“My dear,” said Ida, “you forget that such ideas do not get into girls' heads; they are born in them.”

“I presume one of the other girls sent them,” said Harry, almost angrily.

“Perhaps,” replied Ida, and again she laughed her soft, sarcastic laugh, which grated terribly on Harry. It irritated him beyond measure that any boy should send roses to this little, delicate, fair girl of his. For all he had spoken of her marriage, the very idea of confiding her to any other man than himself made him furious. Especially the idea of some rough school-boy, who knew little else than to tumble about in a football game and was not his girl's mental equal, irritated him. He went over in his mind all the boys in her class. The next morning, going to New York, Edwin Shaw, who had lost much of his uncouthness and had divorced himself entirely from his family in the matter of English, was on the train, and he scowled at him with such inscrutable fierceness that the boy fairly trembled. He always bowed punctiliously to Maria's father, and this morning Maria was with her father. She was to have a day off: sit in her father's office and read a book until noon, then go to lunch with him at a French restaurant, then go to the matinée. She wore a festive silk waist, and looked altogether lovely, the boy thought.

“Who is that great gawk of a fellow?” asked Harry of Maria.

“Edwin Shaw. He was in my class,” replied Maria, and she blushed, for no earthly reason except that her father expected her to do so. Young girls are sometimes very ready, even to deceit, to meet the emotional expectations of their elders. Harry then and there made up his mind that Edwin Shaw was the sender of the basket of roses.

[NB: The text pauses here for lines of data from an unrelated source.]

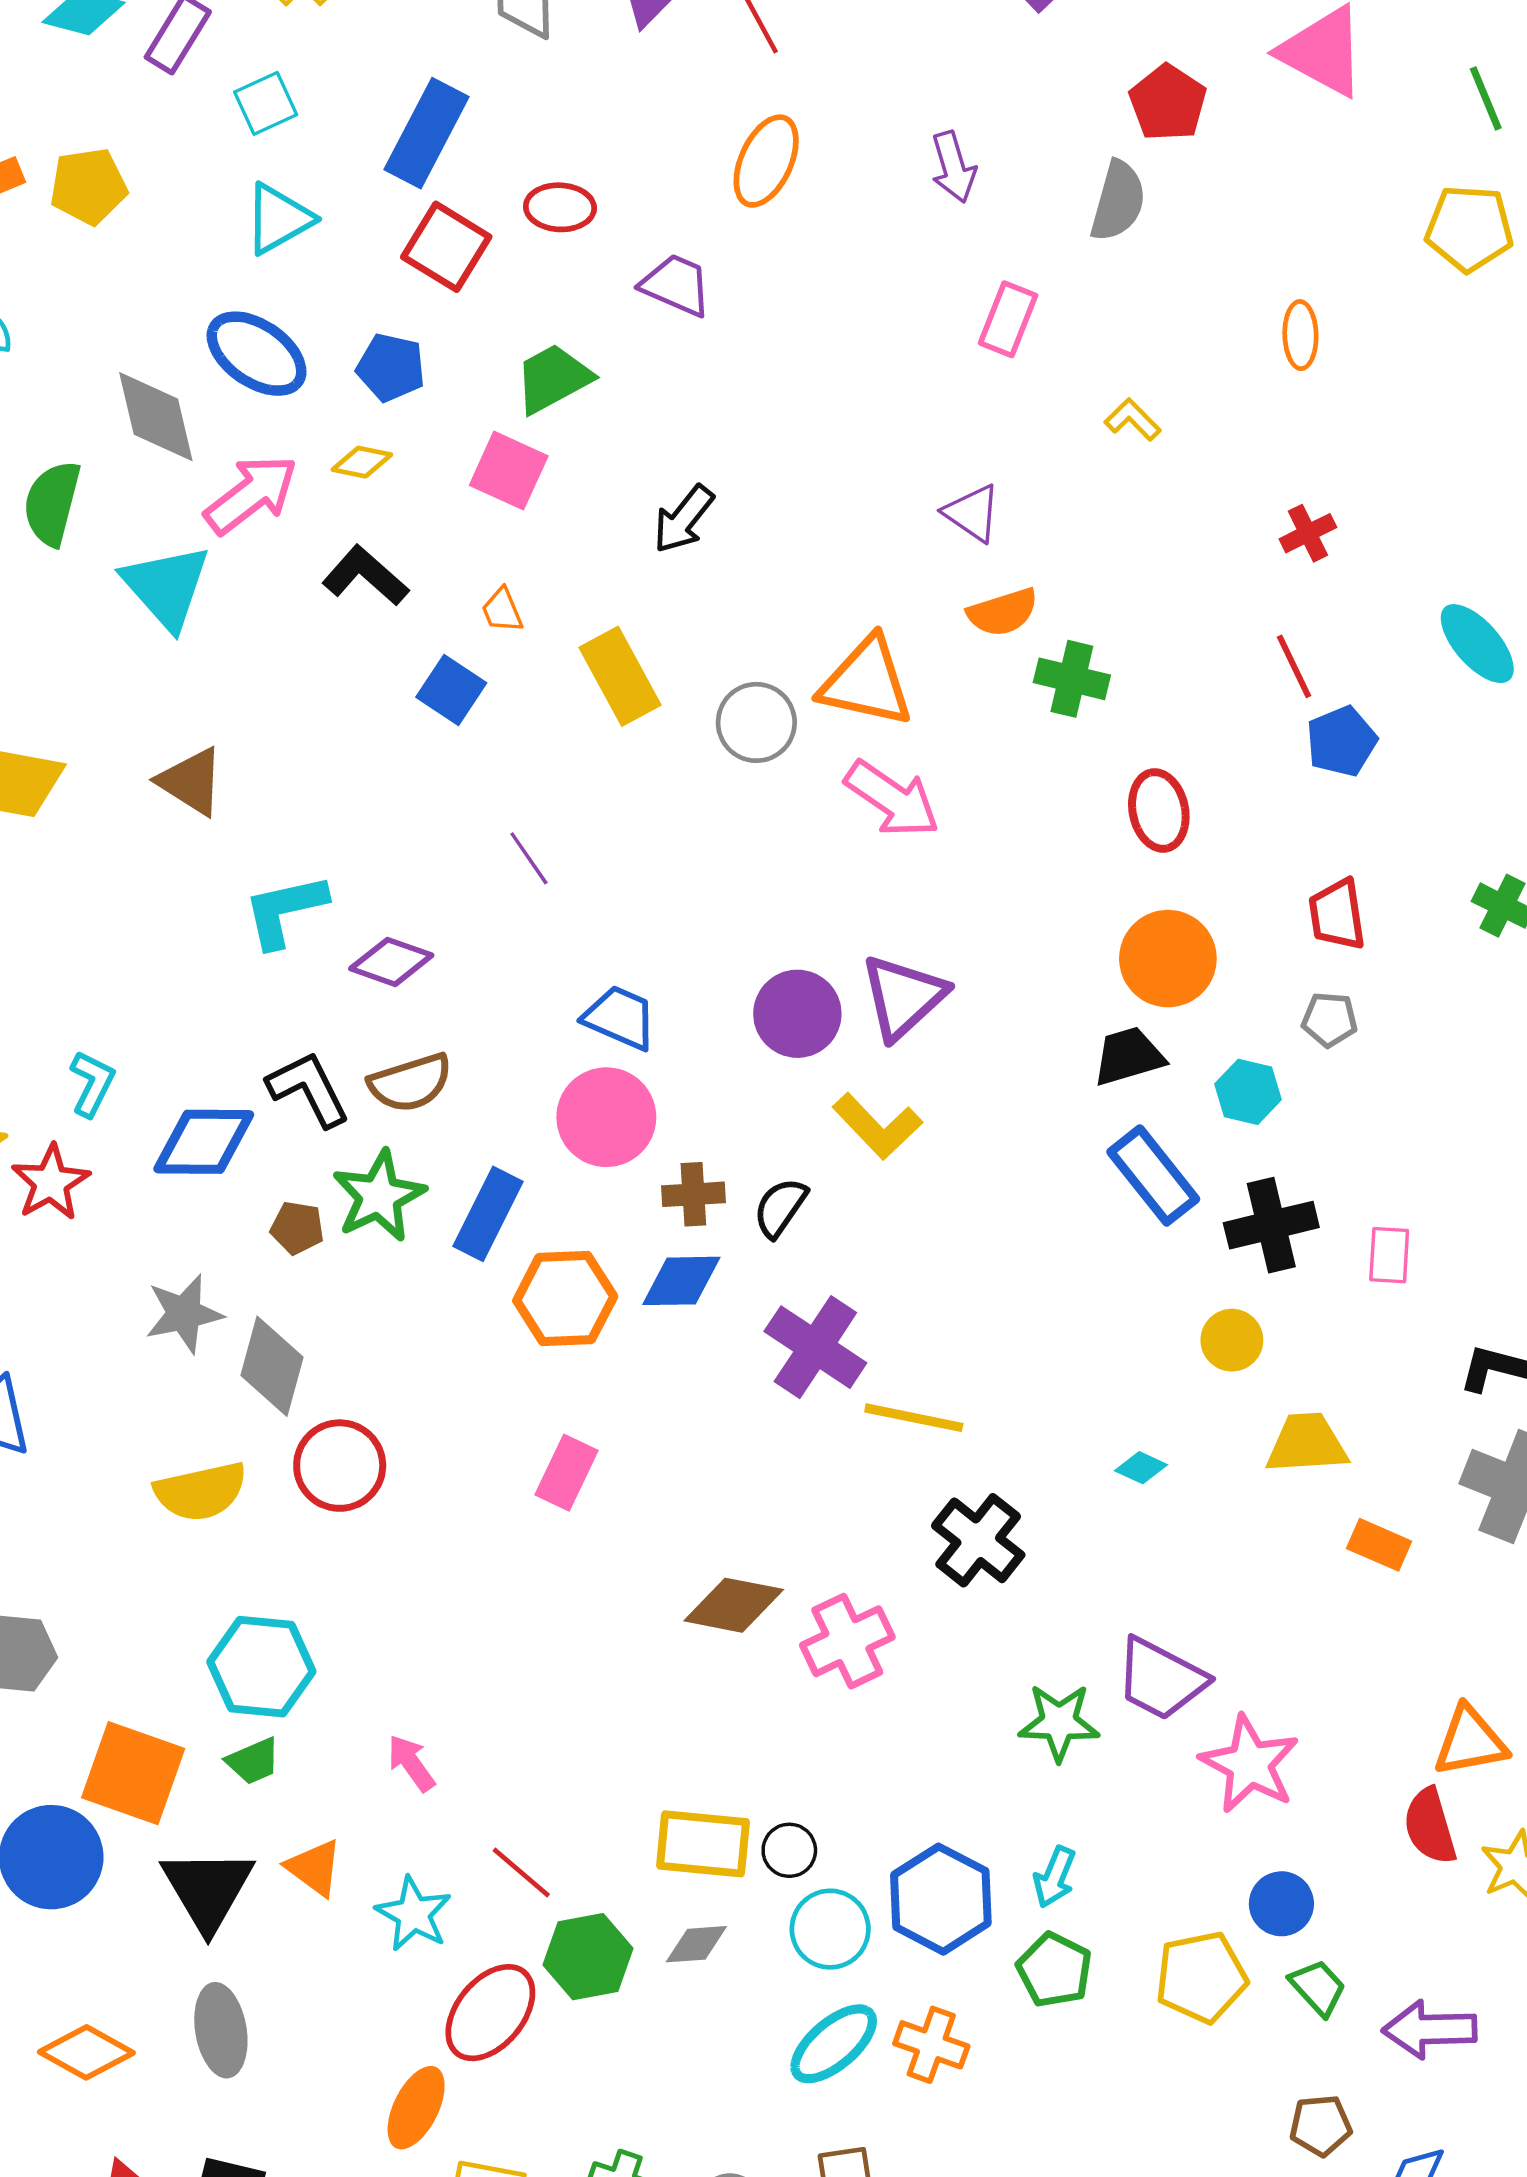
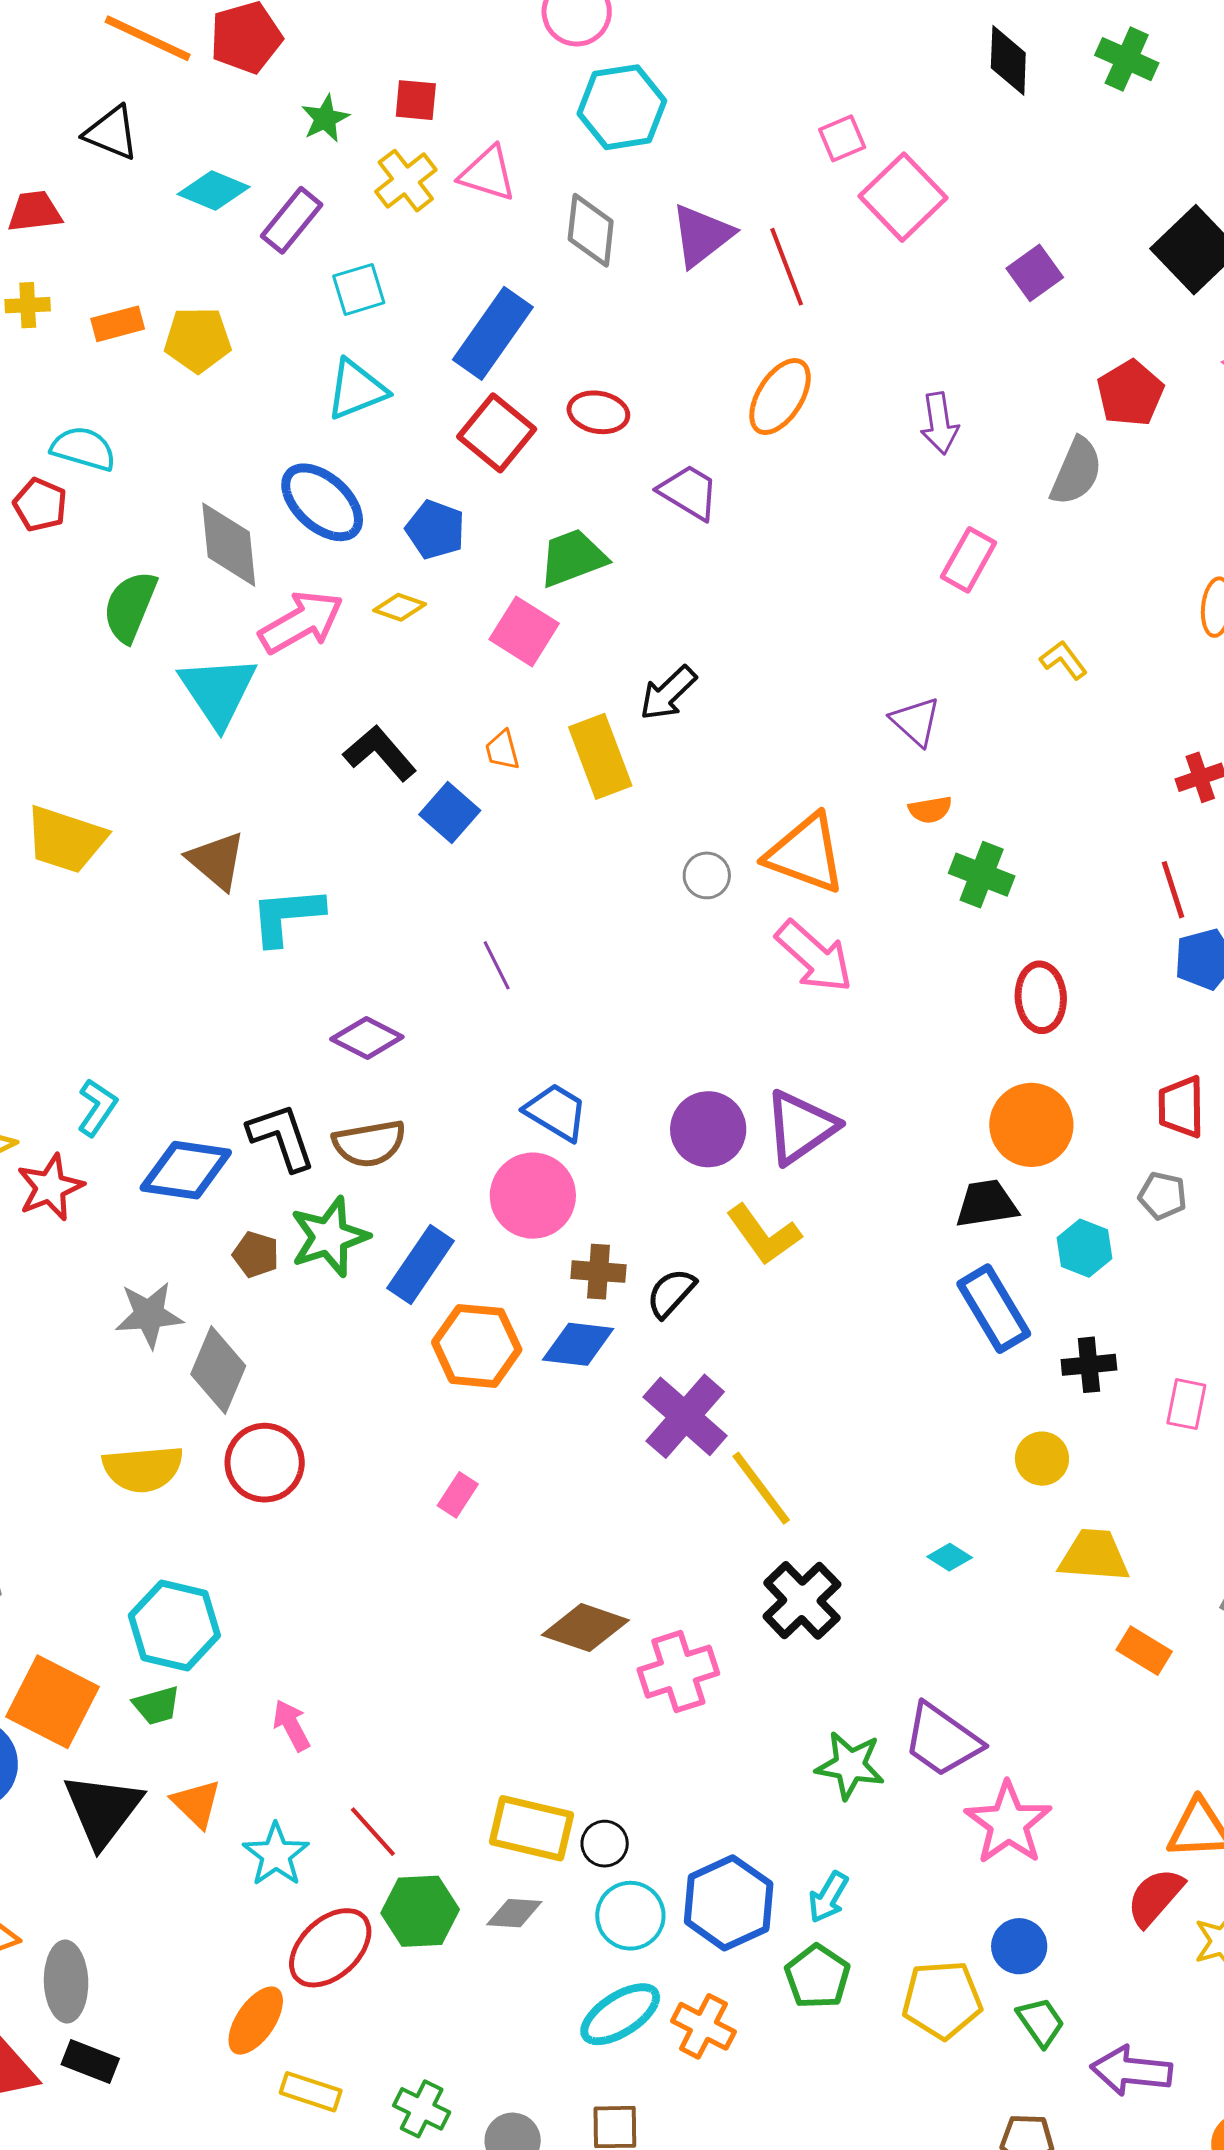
black L-shape: (365, 576) -> (380, 753), moved
orange semicircle: (1003, 612) -> (930, 810), size x0.7
yellow rectangle: (620, 676) -> (600, 756), moved
gray circle: (756, 722) -> (707, 875), size x0.7
cyan L-shape: (285, 910) -> (287, 916), moved
black cross: (1271, 1225) -> (1089, 1365), size x0.7
yellow line: (914, 1418) -> (761, 1488), turned 34
pink rectangle: (566, 1473) -> (458, 1495), size x0.7
red semicircle: (1430, 1826) -> (1155, 1897), turned 50
gray ellipse: (221, 2030) -> (66, 1982), moved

“He comes of a family below par, and he shows it,” he said, viciously, to Maria. He scowled again at Edwin's neck, which was awkwardly long above his collar, but the boy did not see it. He sat on the opposite side of the car a seat in advance.

Harry said again to Maria, when they had left the train, and Edwin, conscious of his back, which he was straightening, was striding in front of them, what a great gawk of a fellow he was, and how he came of a family below par. Maria assented indifferently. She did not dream of her father's state of mind, and, as for Edwin Shaw, he was no more to her than a set of car-steps, not so much, because the car-steps were of obvious use.

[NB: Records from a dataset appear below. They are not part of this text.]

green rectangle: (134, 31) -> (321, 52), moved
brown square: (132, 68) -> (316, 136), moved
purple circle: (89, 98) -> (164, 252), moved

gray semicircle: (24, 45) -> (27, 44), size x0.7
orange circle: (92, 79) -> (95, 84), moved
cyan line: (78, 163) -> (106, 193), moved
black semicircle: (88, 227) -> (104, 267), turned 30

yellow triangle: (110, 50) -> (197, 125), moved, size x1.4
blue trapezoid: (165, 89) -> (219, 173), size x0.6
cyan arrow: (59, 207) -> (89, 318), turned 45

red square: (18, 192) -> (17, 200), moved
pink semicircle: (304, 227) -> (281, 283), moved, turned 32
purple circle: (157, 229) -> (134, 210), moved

That very night, when Maria and her father reached home after a riotous day in the city, there was a letter in the post-office from Aunt Maria, to the effect that there was no doubt that Maria could have the school in Amity in the fall. The teacher who had held the position was to be married in a few weeks. The salary was not much—Amity was a poor little country village—but Maria felt as if she had expectations of untold wealth. She was sorry at the prospect of leaving her father and Evelyn, but the idea of self-support and independence, and taking a little of the burden from her father, intoxicated her. Maria had the true spirit of the women of her race. She liked the feel of her own muscles and nerves of individuality and self-reliance. She felt a head taller after she had read her aunt's letter.

“She says she will board me for four dollars a week,” she said. “I shall have quite a lot of money clear.”

“Well, four dollars a week will recompense her, and help her, too,” said Harry, a little gloomily. To tell the truth, he did not in the least like the idea of Maria's going to Amity to teach. Nothing except the inner knowledge of his own failing health could have led him to consent to it. Ida was delighted at the news, but she concealed her delight as well as her annoyance under her smiling mask, and immediately began to make plans for Maria's wardrobe.